DATA SUPPLIED Start Marker

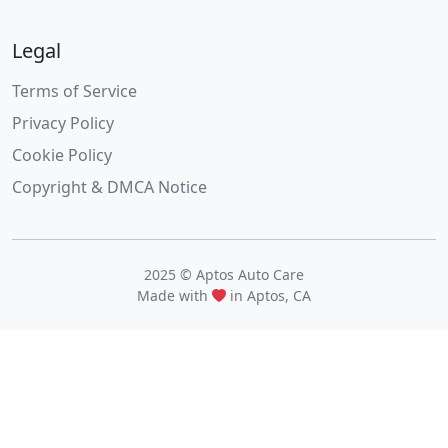
Legal
Terms of Service
Privacy Policy
Cookie Policy
Copyright & DMCA Notice
2025 © Aptos Auto Care
Made with
in Aptos, CA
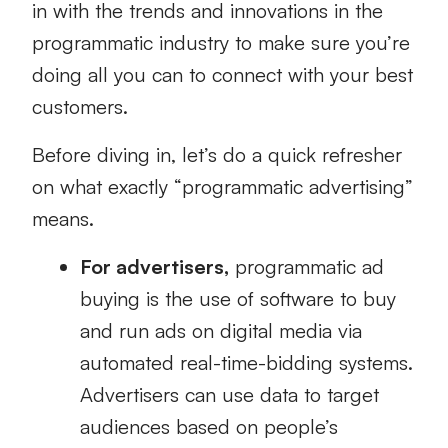
in with the trends and innovations in the
programmatic industry to make sure you’re
doing all you can to connect with your best
customers.
Before diving in, let’s do a quick refresher
on what exactly “programmatic advertising”
means.
For advertisers,
programmatic ad
buying is the use of software to buy
and run ads on digital media via
automated real-time-bidding systems.
Advertisers can use data to target
audiences based on people’s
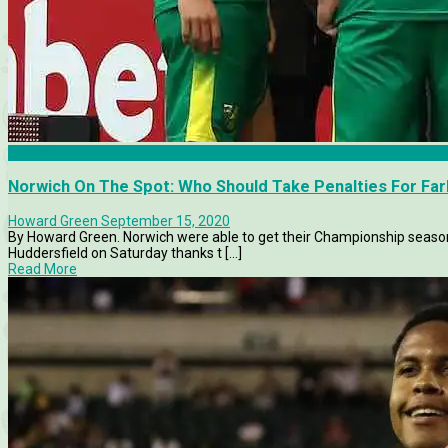
Analysis
Norwich On The Spot: Who Should Take Penalties For Far
Howard Green
September 15, 2020
By Howard Green. Norwich were able to get their Championship season o
Huddersfield on Saturday thanks t [...]
Read More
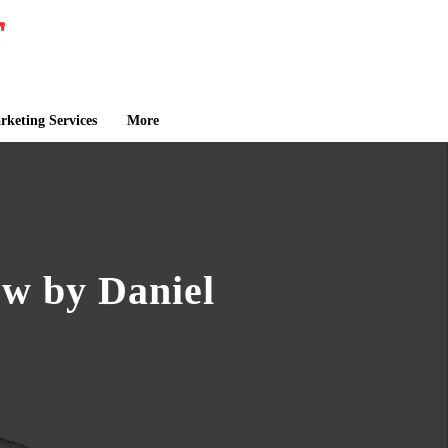
keting Services
More
ow by Daniel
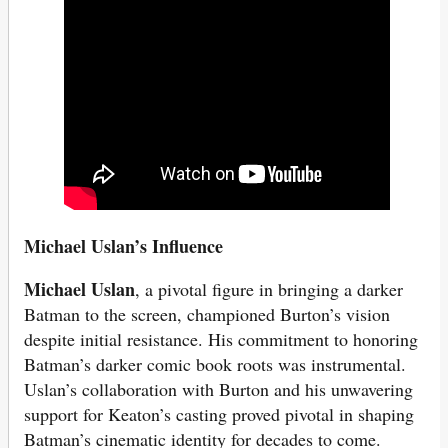
Michael Uslan’s Influence
Michael Uslan
, a pivotal figure in bringing a darker
Batman to the screen, championed Burton’s vision
despite initial resistance. His commitment to honoring
Batman’s darker comic book roots was instrumental.
Uslan’s collaboration with Burton and his unwavering
support for Keaton’s casting proved pivotal in shaping
Batman’s cinematic identity for decades to come.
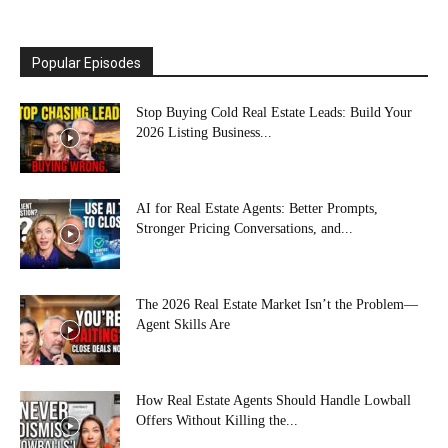
Popular Episodes
Stop Buying Cold Real Estate Leads: Build Your
2026 Listing Business...
AI for Real Estate Agents: Better Prompts,
Stronger Pricing Conversations, and...
The 2026 Real Estate Market Isn’t the Problem—
Agent Skills Are
How Real Estate Agents Should Handle Lowball
Offers Without Killing the...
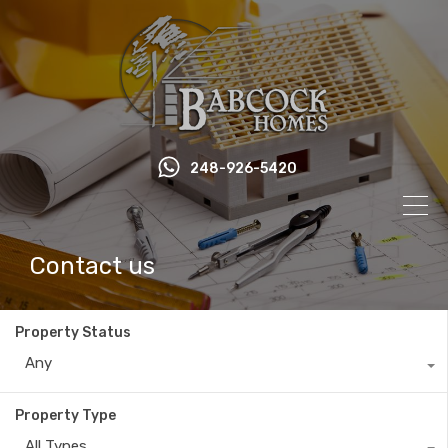
248-926-5420
Contact us
Property Status
Any
Property Type
All Types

DATA SUPPLIED End Marker

EXERCISE REQUIREMENTS: Your task is to set down the records shown above exactly, minus any pictures.

RESPONSE TO THIS EXERCISE:
Legal
Terms of Service
Privacy Policy
Cookie Policy
Copyright & DMCA Notice
2025 © Aptos Auto Care
Made with
in Aptos, CA
in with the trends and innovations in the
programmatic industry to make sure you’re
doing all you can to connect with your best
customers.
Before diving in, let’s do a quick refresher
on what exactly “programmatic advertising”
means.
For advertisers,
programmatic ad
buying is the use of software to buy
and run ads on digital media via
automated real-time-bidding systems.
Advertisers can use data to target
audiences based on people’s
Analysis
Norwich On The Spot: Who Should Take Penalties For Far
Howard Green
September 15, 2020
By Howard Green. Norwich were able to get their Championship season o
Huddersfield on Saturday thanks t [...]
Read More
keting Services
More
ow by Daniel
Michael Uslan’s Influence
Michael Uslan
, a pivotal figure in bringing a darker
Batman to the screen, championed Burton’s vision
despite initial resistance. His commitment to honoring
Batman’s darker comic book roots was instrumental.
Uslan’s collaboration with Burton and his unwavering
support for Keaton’s casting proved pivotal in shaping
Batman’s cinematic identity for decades to come.
Popular Episodes
Stop Buying Cold Real Estate Leads: Build Your
2026 Listing Business...
AI for Real Estate Agents: Better Prompts,
Stronger Pricing Conversations, and...
The 2026 Real Estate Market Isn’t the Problem—
Agent Skills Are
How Real Estate Agents Should Handle Lowball
Offers Without Killing the...
248-926-5420
Contact us
Property Status
Any
Property Type
All Types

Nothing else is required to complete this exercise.